Tide is turning against Trump as GOP heavyweights increasingly call him outAccording to CNN's political analyst Frida Ghitis, recent comments by a pair of conservative heavyweights about moving beyond Donald Trump may be just the beginning of a movement to leave the former president in the past because he has too much baggage to be re-electable in 2024.
Of particular note are comments made this week by Rupert Murdoch -- whose Fox News gave Trump a major boost that led to victory in 2016 -- only to have a falling out in 2020 when Trump lost his re-election bid.
Writing "It is noteworthy that in the past few days we have heard from two major figures in the conservative camp telling Trump that he should stop whining about the election he lost and let the Republican Party focus on real issues, instead of his self-serving fantasies," Ghitis quotes Murdoch complaining about who should lead the party saying, "It is crucial that conservatives play an active, forceful role in that debate, but that will not happen if President Trump stays focused on the past."

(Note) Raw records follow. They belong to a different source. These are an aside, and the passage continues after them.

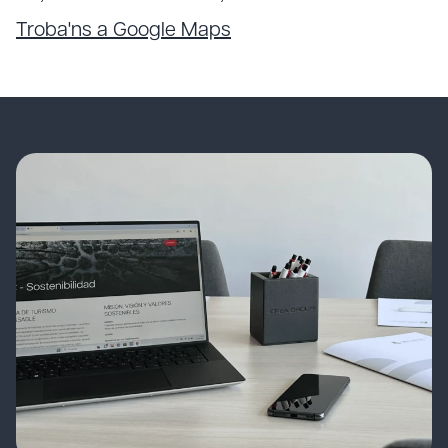
Troba'ns a Google Maps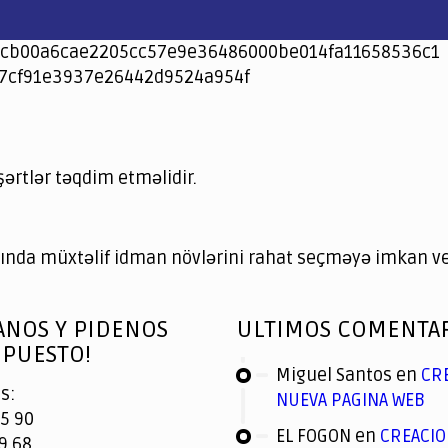
cb00a6cae2205cc57e9e36486000be014fa11658536c1
7cf91e3937e26442d9524a954f
şərtlər təqdim etməlidir.
nda müxtəlif idman növlərini rahat seçməyə imkan ver
ANOS Y PIDENOS
ULTIMOS COMENTA
PUESTO!
Miguel Santos
en
CR
s:
NUEVA PAGINA WEB
5 90
EL FOGON
en
CREACIO
9 68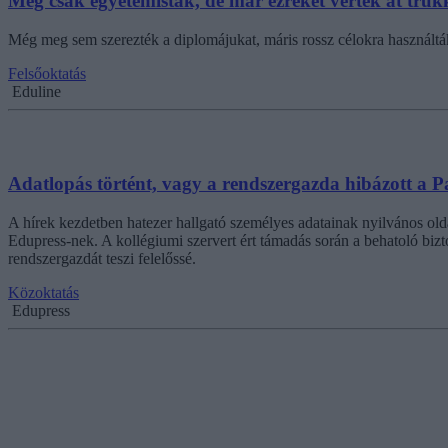
Még csak egyetemisták, de már ezreket vertek át trük
Még meg sem szerezték a diplomájukat, máris rossz célokra használták
Felsőoktatás
Eduline
Adatlopás történt, vagy a rendszergazda hibázott a
A hírek kezdetben hatezer hallgató személyes adatainak nyilvános old
Edupress-nek. A kollégiumi szervert ért támadás során a behatoló bizto
rendszergazdát teszi felelőssé.
Közoktatás
Edupress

Add that to former New Jersey Gov. Chris Christie hitting every cable show to promote his book "Republican Rescue: Saving the Party from Truth Deniers, Conspiracy Theorists, and the Dangerous Policies of Joe Biden" that seems as much a jab at Trump as it does President Joe Biden, and the analyst suggests Trump's career as a viable candidate may be waning even as he leads in the polls among Republicans.

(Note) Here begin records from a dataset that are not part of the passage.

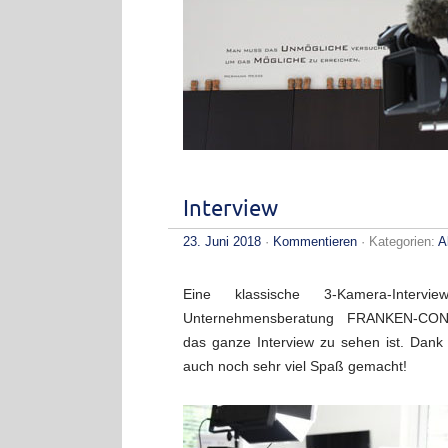
Interview
23. Juni 2018
·
Kommentieren
· Kategorien:
A
Eine klassische 3-Kamera-Intervie
Unternehmensberatung FRANKEN-CO
das ganze Interview zu sehen ist. Dank 
auch noch sehr viel Spaß gemacht!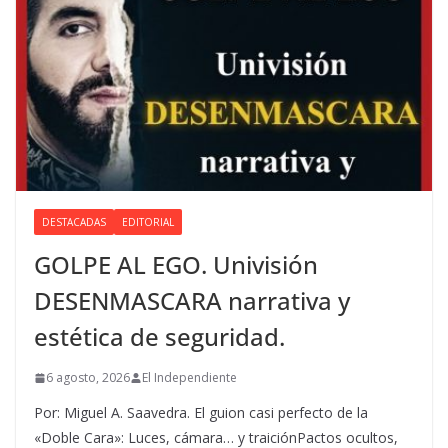
DESTACADAS
EDITORIAL
GOLPE AL EGO. Univisión
DESENMASCARA narrativa y
estética de seguridad.
6 agosto, 2026
El Independiente
Por: Miguel A. Saavedra. El guion casi perfecto de la
«Doble Cara»: Luces, cámara… y traiciónPactos ocultos,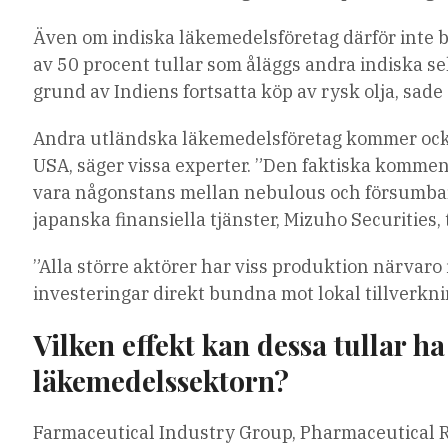
Även om indiska läkemedelsföretag därför inte bör
av 50 procent tullar som åläggs andra indiska se
grund av Indiens fortsatta köp av rysk olja, sad
Andra utländska läkemedelsföretag kommer också
USA, säger vissa experter. ”Den faktiska komme
vara någonstans mellan nebulous och försumbar,”
japanska finansiella tjänster, Mizuho Securities, 
”Alla större aktörer har viss produktion närvar
investeringar direkt bundna mot lokal tillverkni
Vilken effekt kan dessa tullar 
läkemedelssektorn?
Farmaceutical Industry Group, Pharmaceutical 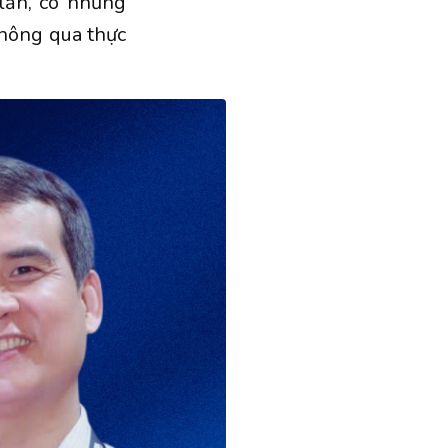
lần, có những
thông qua thực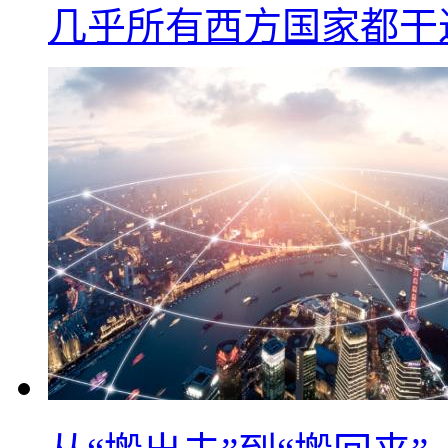
几乎所有西方国家都干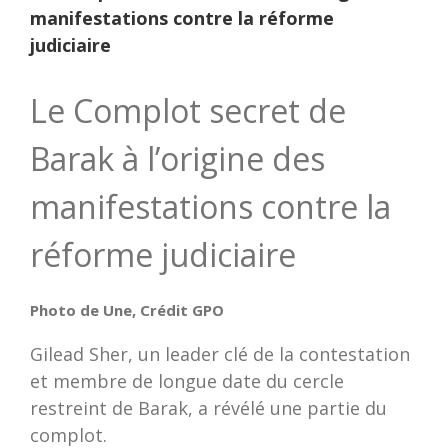
manifestations contre la réforme
judiciaire
Le Complot secret de
Barak à l’origine des
manifestations contre la
réforme judiciaire
Photo de Une, Crédit GPO
Gilead Sher, un leader clé de la contestation
et membre de longue date du cercle
restreint de Barak, a révélé une partie du
complot.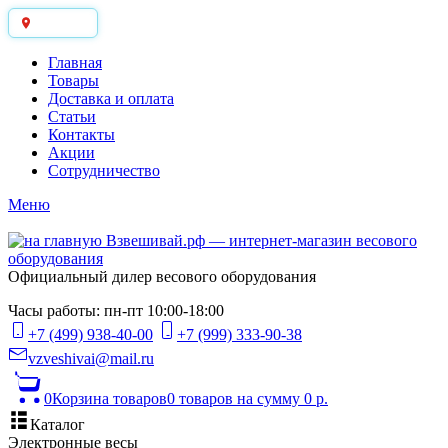
Москва
Главная
Товары
Доставка и оплата
Статьи
Контакты
Акции
Сотрудничество
Меню
Официальный дилер весового оборудования
Часы работы: пн-пт 10:00-18:00
+7 (499) 938-40-00
+7 (999) 333-90-38
vzveshivai@mail.ru
0
Корзина товаров
0 товаров
на сумму 0 р.
Каталог
Электронные весы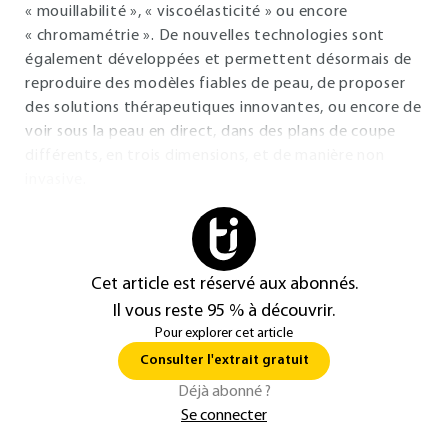
« mouillabilité », « viscoélasticité » ou encore
« chromamétrie ». De nouvelles technologies sont
également développées et permettent désormais de
reproduire des modèles fiables de peau, de proposer
des solutions thérapeutiques innovantes, ou encore de
voir sous la peau en direct, dans des plans de coupe
différents, en trois dimensions, et de manière non
invasive.
Cet article est réservé aux abonnés.
Il vous reste 95 % à découvrir.
Pour explorer cet article
Consulter l'extrait gratuit
Déjà abonné ?
Se connecter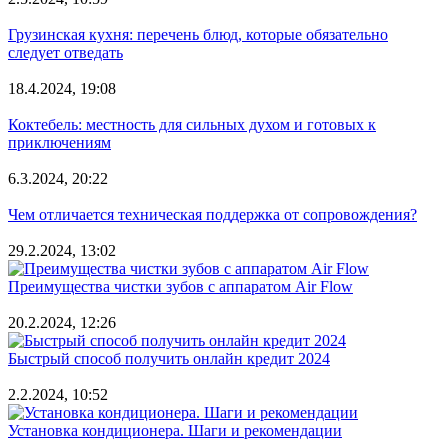
Грузинская кухня: перечень блюд, которые обязательно
следует отведать
18.4.2024, 19:08
Коктебель: местность для сильных духом и готовых к
приключениям
6.3.2024, 20:22
Чем отличается техническая поддержка от сопровождения?
29.2.2024, 13:02
Преимущества чистки зубов с аппаратом Air Flow
20.2.2024, 12:26
Быстрый способ получить онлайн кредит 2024
2.2.2024, 10:52
Установка кондиционера. Шаги и рекомендации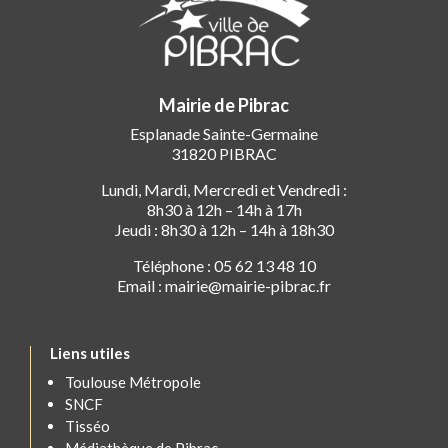
Mairie de Pibrac
Esplanade Sainte-Germaine
31820 PIBRAC
Lundi, Mardi, Mercredi et Vendredi :
8h30 à 12h – 14h à 17h
Jeudi : 8h30 à 12h – 14h à 18h30
Téléphone : 05 62 13 48 10
Email : mairie@mairie-pibrac.fr
Liens utiles
Toulouse Métropole
SNCF
Tisséo
Médiathèque de Pibrac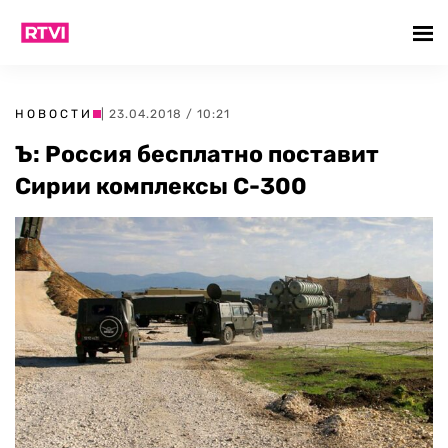
НОВОСТИ
| 23.04.2018 / 10:21
Ъ: Россия бесплатно поставит
Сирии комплексы С-300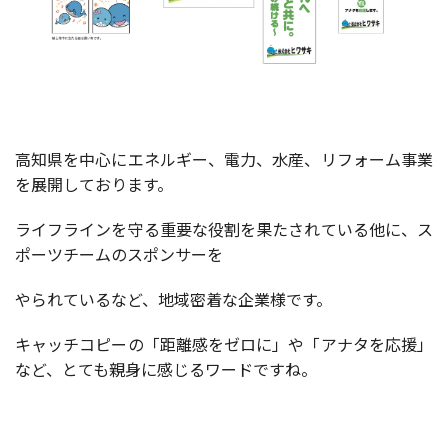
高知県を中心にエネルギー、電力、水産、リフォーム事業
を展開しております。
ライフラインを守る重要な役割を果たされている他に、ス
ポーツチームのスポンサーを
やられているなど、地域密着な企業様です。
キャッチコピーの「距離感をゼロに」や「アナタを応援」
など、とても親身に感じるワードですね。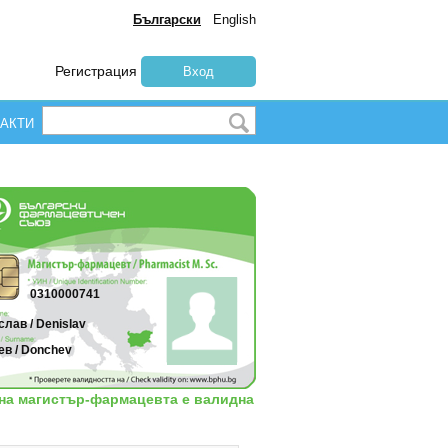
Български
English
Регистрация
Вход
АКТИ
0310000741
лав / Denislav
ев / Donchev
 на магистър-фармацевта е валидна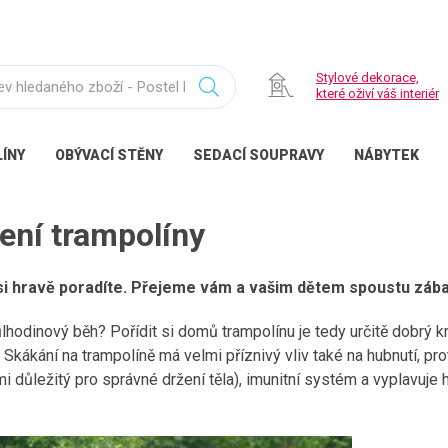
Stylové dekorace,
které oživí váš interiér
ÍNY
OBÝVACÍ
STĚNY
SEDACÍ
SOUPRAVY
NÁBYTEK
ení trampolíny
si hravě poradíte. Přejeme vám a vašim dětem spoustu zába
půlhodinový běh? Pořídit si domů trampolínu je tedy určitě dobrý k
kákání na trampolíně má velmi příznivý vliv také na hubnutí, prot
i důležitý pro správné držení těla), imunitní systém a vyplavuje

"Murdoch and Christie are not the first Republicans who have stood up to the former president -- but their rebukes of Trump are markedly different, "she wrote before suggesting, but in the long run, they might set off a wave.
Writing, "it is remarkable that they have done the calculus and decided they can benefit from speaking out against the former president, even after other Republicans have been badly hurt by doing the same thing," she then added, "I think their calculation makes sense."
Explaining that Republicans may be "doomed" if they stick with Trump, she stated that --when the 2024 election comes around -- voters will once again be put in a position of deciding if they want to vote for the man who created so much chaos for four years.
"Biden may look uninspiring now, but the former president, who had the most consistently poor approval ratings of any president in the modern era, remains highly unpopular and controversial," she wrote before adding another concern for Republicans willing to bet the house on the former president.
"Do Republicans want a candidate embroiled in endless -- and serious -- legal troubles?" she wrote before detailing Trump's legal problems in Washington D.C., New York and Georgia that could make a 2024 presidential campaign, at best problematic.
"One-third of Republicans and 92% of Democrats don't want him to be a major national political figure going forward. That's not the arithmetic of victory," she wrote before predicting, "There's the potential for a post-Trump Republican Party to gain ground. It still seems like a long shot at this point, but if his critics are successful in persuading the GOP to move in a different direction, there's a chance American democracy can return some semblance of normality, where political leaders debate what policies are best for the country, without fear of upsetting the tender, explosive feelings of a very bad loser.